On Tue, Nov 2, 2021 at 12:37 PM Christian König
<christian.koenig@amd.com> wrote:
>
>
>
> Am 30.10.21 um 16:32 schrieb Salvatore Bonaccorso:
> > On Wed, Oct 13, 2021 at 10:08:21PM +0200, Salvatore Bonaccorso wrote:
> >> Hi,
> >>
> >> On Mon, Oct 11, 2021 at 10:30:21AM +0200, Christian König wrote:
> >>> Am 10.10.21 um 16:14 schrieb Xi Ruoyao:
> >>>> On Sun, 2021-10-10 at 14:46 +0100, Nathaniel Filardo wrote:
> >>>>> It occurs to me, quite belatedly, that it may be worth asking the
> >>>>> author, reviewers, and signers of the change in question their
> >>>>> thoughts on this bug report:
> >>>>> https://nam11.safelinks.protection.outlook.com/?url=https%3A%2F%2Fbugs.debian.org%2Fcgi-bin%2Fbugreport.cgi%3Fbug%3D990279&amp;data=04%7C01%7Cchristian.koenig%40amd.com%7C3eab702e82bc4ab81fbd08d99bb21419%7C3dd8961fe4884e608e11a82d994e183d%7C0%7C0%7C637712012456263348%7CUnknown%7CTWFpbGZsb3d8eyJWIjoiMC4wLjAwMDAiLCJQIjoiV2luMzIiLCJBTiI6Ik1haWwiLCJXVCI6Mn0%3D%7C3000&amp;sdata=KFxF9He7545uxYylgQ%2F4HdljVuGoGUbvHh9xohbxu4o%3D&amp;reserved=0
> >>>>>
> >>>>> In particular, on ppc64 systems, Linux typically is configured to use
> >>>>> a 64KiB page (i.e., shift 16) rather than 4KiB (shift 12) page.  It
> >>>>> looks, however, that AMDGPU_GPU_PAGE_SIZE is always 4096, and so
> >>>>> something (perhaps in userspace, even, eek?) is requesting
> >>>>> 4KiB-but-not-64KiB alignment of this buffer.

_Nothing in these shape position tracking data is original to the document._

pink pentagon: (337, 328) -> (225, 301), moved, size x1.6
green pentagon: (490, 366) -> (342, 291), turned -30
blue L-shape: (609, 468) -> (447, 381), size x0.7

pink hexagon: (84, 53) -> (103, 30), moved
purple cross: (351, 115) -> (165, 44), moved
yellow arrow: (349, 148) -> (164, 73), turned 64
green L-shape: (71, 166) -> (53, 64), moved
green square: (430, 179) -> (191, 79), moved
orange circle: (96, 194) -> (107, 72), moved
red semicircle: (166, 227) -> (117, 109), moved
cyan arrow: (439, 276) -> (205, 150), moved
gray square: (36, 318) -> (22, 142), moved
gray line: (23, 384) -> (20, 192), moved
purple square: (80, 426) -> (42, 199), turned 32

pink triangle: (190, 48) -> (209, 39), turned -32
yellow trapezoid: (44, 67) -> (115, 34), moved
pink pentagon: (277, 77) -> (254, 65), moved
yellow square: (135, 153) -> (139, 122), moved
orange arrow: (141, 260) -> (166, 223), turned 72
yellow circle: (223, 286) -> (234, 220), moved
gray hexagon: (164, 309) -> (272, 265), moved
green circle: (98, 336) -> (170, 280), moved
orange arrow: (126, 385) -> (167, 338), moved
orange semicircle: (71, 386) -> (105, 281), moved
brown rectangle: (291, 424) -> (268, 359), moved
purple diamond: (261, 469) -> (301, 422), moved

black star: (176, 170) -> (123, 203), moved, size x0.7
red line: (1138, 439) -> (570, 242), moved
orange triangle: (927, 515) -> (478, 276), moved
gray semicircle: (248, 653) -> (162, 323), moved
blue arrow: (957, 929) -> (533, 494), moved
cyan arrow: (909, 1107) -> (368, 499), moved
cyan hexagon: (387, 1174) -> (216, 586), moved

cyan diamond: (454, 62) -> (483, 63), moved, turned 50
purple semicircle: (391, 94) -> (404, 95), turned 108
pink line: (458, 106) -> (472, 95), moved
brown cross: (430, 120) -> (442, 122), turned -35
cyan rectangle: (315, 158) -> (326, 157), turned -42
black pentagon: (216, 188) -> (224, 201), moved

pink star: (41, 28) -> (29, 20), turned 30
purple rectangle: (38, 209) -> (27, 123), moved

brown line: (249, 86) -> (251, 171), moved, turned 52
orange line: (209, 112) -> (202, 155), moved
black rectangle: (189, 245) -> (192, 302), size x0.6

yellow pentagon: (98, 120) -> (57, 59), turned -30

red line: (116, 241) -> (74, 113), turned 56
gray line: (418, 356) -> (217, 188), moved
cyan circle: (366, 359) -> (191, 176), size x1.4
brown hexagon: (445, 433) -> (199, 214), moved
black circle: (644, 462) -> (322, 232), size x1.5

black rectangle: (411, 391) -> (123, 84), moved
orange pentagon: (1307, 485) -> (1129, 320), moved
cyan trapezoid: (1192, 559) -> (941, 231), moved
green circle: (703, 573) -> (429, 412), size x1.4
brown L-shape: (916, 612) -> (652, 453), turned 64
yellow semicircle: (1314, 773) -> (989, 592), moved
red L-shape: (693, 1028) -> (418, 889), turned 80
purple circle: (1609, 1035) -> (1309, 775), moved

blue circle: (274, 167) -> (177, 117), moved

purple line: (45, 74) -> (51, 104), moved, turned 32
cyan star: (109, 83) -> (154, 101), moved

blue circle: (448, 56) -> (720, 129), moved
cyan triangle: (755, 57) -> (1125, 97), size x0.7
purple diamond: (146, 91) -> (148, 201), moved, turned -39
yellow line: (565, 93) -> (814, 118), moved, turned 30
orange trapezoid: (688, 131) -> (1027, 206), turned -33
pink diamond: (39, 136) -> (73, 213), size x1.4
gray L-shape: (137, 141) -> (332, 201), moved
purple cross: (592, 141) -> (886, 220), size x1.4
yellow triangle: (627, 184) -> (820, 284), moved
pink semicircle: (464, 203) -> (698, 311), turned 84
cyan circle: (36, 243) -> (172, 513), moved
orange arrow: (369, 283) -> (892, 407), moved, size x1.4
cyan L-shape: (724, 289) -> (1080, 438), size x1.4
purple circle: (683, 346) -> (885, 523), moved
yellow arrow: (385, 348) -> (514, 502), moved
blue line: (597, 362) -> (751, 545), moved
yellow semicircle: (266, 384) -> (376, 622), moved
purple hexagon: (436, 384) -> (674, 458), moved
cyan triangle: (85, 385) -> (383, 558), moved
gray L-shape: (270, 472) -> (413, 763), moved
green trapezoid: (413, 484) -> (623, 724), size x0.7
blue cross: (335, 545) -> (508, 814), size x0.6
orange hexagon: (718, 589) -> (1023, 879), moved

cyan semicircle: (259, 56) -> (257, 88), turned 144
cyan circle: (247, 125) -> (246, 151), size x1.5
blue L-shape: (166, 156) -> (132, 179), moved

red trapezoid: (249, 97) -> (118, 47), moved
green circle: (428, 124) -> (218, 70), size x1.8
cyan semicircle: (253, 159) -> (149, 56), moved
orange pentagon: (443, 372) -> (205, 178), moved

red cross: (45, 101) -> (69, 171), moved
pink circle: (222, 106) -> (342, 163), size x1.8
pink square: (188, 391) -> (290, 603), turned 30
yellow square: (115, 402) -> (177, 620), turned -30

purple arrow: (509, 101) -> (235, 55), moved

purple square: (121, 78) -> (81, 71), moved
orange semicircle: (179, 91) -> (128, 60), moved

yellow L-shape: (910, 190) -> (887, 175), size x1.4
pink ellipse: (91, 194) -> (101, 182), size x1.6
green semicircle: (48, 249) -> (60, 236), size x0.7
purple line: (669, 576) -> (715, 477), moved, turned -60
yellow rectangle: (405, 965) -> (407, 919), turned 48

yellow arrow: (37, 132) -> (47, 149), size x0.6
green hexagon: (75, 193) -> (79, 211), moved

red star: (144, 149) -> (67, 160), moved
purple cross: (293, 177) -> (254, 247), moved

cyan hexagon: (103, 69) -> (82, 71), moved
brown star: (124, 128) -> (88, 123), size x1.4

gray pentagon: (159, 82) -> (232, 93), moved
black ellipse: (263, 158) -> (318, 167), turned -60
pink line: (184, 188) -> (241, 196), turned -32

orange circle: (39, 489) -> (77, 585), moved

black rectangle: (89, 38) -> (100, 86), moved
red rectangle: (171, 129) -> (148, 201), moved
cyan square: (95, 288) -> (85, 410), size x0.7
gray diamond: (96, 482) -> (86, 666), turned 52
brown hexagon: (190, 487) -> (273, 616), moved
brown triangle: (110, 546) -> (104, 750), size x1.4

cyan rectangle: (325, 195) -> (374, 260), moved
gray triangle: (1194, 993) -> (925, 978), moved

> >>>> Christian told me the buffer should be aligned to *CPU* page boundary,
> >>>> or the page table in AMDGPU driver will be corrupted:
> >>> Yeah, that's indeed correct. And that intentionally breaks because otherwise
> >>> we can corrupt the page tables and potentially cause much worse trouble.
> >>>
> >>> Question is more why userspace isn't told the correct value in your branch.
> >>>
> >>>>> the value of num_entries must always be a multiple of
> >>>>> AMDGPU_GPU_PAGES_IN_CPU_PAGE or otherwise we corrupt the page tables.
> >>>>> You need to identify the root cause of this, most likely start or last
> >>>>> are not a multiple of AMDGPU_GPU_PAGES_IN_CPU_PAGE.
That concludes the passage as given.